Treść opublikowana przez Mariusz Polakowski

  1. W takim razie całuję rączki.
  2. Dziękuję uprzejmie. A więc jak się chce, to można! Teraz rozumiem wszystko i pozostaję z szacunkiem. PS. Nigdy nikomu na tych stronach nie narzuciłem INTERPRETACJI własnego wiersza. Zwłaszcza, że interpretacji nie uważam za rzecz istotną. O wiele ciekawsze (jeśli nie ważniejsze) jest to, co się dzieje w czytelniku, a przy czytaniu odczytelniczego komentarza - we mnie. Pozdrawiam.
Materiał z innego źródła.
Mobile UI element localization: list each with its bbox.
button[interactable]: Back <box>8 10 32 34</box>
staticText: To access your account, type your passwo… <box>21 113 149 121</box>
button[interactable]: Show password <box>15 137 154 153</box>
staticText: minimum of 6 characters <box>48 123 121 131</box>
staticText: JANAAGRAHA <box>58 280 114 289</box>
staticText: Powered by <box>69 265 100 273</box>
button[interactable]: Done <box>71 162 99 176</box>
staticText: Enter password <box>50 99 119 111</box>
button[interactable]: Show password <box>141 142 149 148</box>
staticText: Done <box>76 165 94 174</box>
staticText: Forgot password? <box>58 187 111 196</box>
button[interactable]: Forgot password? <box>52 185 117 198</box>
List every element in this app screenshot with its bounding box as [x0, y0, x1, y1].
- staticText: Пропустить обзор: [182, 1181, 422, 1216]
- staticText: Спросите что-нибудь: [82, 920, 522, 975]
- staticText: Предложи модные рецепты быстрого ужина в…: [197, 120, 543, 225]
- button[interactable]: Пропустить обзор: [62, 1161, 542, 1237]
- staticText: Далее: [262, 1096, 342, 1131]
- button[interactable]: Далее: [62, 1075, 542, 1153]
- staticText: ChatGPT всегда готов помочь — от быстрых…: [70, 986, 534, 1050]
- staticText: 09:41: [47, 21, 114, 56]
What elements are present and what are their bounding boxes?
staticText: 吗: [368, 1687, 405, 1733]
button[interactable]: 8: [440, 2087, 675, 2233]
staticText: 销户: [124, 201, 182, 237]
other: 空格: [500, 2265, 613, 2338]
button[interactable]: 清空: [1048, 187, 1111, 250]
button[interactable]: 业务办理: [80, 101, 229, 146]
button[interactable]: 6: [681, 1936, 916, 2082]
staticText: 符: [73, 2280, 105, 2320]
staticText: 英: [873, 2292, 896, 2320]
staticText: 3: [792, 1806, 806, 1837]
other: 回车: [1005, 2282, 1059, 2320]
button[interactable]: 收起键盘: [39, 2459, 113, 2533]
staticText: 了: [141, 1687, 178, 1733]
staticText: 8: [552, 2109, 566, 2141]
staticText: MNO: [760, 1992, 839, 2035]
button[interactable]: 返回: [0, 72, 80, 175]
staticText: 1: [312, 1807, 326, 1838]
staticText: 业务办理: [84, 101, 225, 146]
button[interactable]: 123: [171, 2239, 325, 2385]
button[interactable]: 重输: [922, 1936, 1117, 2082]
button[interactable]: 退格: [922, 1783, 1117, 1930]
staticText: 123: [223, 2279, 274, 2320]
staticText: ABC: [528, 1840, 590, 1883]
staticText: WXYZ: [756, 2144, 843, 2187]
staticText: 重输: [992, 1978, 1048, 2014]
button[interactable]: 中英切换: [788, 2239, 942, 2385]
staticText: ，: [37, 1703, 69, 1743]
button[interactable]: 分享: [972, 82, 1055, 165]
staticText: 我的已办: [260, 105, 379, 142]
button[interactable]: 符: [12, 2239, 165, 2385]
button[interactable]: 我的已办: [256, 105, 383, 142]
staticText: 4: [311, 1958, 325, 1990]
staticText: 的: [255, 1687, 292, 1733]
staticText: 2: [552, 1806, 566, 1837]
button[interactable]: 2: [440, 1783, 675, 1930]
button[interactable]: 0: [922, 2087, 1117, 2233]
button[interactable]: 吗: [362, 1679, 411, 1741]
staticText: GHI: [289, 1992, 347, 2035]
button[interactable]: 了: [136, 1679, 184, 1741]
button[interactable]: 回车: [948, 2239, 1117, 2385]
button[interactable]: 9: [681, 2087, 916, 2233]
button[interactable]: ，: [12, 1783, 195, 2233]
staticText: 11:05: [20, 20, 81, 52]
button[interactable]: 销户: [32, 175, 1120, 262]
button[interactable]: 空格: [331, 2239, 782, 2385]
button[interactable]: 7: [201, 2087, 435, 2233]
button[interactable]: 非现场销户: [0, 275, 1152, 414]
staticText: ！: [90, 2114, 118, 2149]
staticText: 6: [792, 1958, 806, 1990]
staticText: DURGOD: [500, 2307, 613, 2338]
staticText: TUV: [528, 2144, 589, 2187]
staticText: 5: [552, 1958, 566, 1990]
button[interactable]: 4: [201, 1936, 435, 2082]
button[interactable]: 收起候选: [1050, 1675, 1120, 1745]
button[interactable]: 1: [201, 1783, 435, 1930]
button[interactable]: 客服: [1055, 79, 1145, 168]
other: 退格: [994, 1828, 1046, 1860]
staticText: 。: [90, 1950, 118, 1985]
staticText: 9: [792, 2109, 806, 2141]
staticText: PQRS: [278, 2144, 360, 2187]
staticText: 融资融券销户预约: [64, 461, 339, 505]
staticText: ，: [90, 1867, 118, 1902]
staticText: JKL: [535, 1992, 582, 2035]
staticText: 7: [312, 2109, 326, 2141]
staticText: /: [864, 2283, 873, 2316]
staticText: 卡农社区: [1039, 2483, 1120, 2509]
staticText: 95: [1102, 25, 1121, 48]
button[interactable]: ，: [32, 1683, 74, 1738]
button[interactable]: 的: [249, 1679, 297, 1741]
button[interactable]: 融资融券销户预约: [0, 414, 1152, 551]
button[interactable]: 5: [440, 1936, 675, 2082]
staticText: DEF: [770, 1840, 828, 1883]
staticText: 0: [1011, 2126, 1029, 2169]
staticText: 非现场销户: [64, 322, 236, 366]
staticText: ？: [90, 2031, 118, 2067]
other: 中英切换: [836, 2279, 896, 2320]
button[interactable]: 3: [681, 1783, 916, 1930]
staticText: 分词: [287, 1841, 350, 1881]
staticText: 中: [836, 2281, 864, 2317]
  3. "Szanowni Państwo" to do nas, Koledzy i Koleżanki Komentatorzy! Wreszcie ktoś NAS docenił. Co dwie głowy to nie jedna. W jedności siła! "Ścieg" stał się myszą (autor się nie gniewa), która urodziła górę. No i oby tak dalej, a osiągniemy wiele! Naprzód! Naprzód! Pójdź z nami, Ivo. "Ivo, przyjacielu!", chciałoby się zakrzyknąć, gdyby nie to, że widzimy się (czytamy się?) pierwszy raz w tym krótkim życiu. Pozdrawiam Wszystkich.
  4. Cytat, Joanna_W. napisał(a): Ścieg gęsty, bogaty, zawiły, wyrafinowany. Ogromnie mi się podoba. Aby powstała koronka potrzeba wzoru, ten tutaj oryginalny. Można posługiwać się swoistą ściągą półsłupków, oczek , etc., ale dzierganie zgodnie z (wyssaną z czym/ z czego?; z mlekiem matki/ z palaca) inwencją twórczą może przynieść sztukę niespotykaną. Podziwiam całość za odwagę. A. Pani Joanno, dziękuję za komentarz, który nareszcie coś wnosi do własnego przedmiotu. Sam nie patrzyłem na tekst jak na koronkę. Ja widziałem tylko tę suknię, która nie zasłania. Tymczasem, jak się zdaje, zostałem koronczarką. Sam nigdy żadnej nie spotkałem, ale moja żona uprawia haft. I bardzo lubię patrzeć, jak dźga tą igiełką raz za razem lnianą szmatkę. Czas stoi za oknem. Przez chwilę... Pozdrawiam i się cieszę. MP
  5. Istotnie, Panie Witoldzie, komentatorska nasza brać popadła (choć wdzięcznie) w dygresje. A więc wracając do rzeczy: nie wiem, co Pana brzydzi w tekście, a bardzo chciałbym wiedzieć. Proszę mi dać szansę i dookreslić w wolnej chwili. Zamierzonym efektem jest przekazanie Panu radości poczęcia człowieka. Zrozumiałe więcSubiektywnie jest zawsze. Pozdrawiam.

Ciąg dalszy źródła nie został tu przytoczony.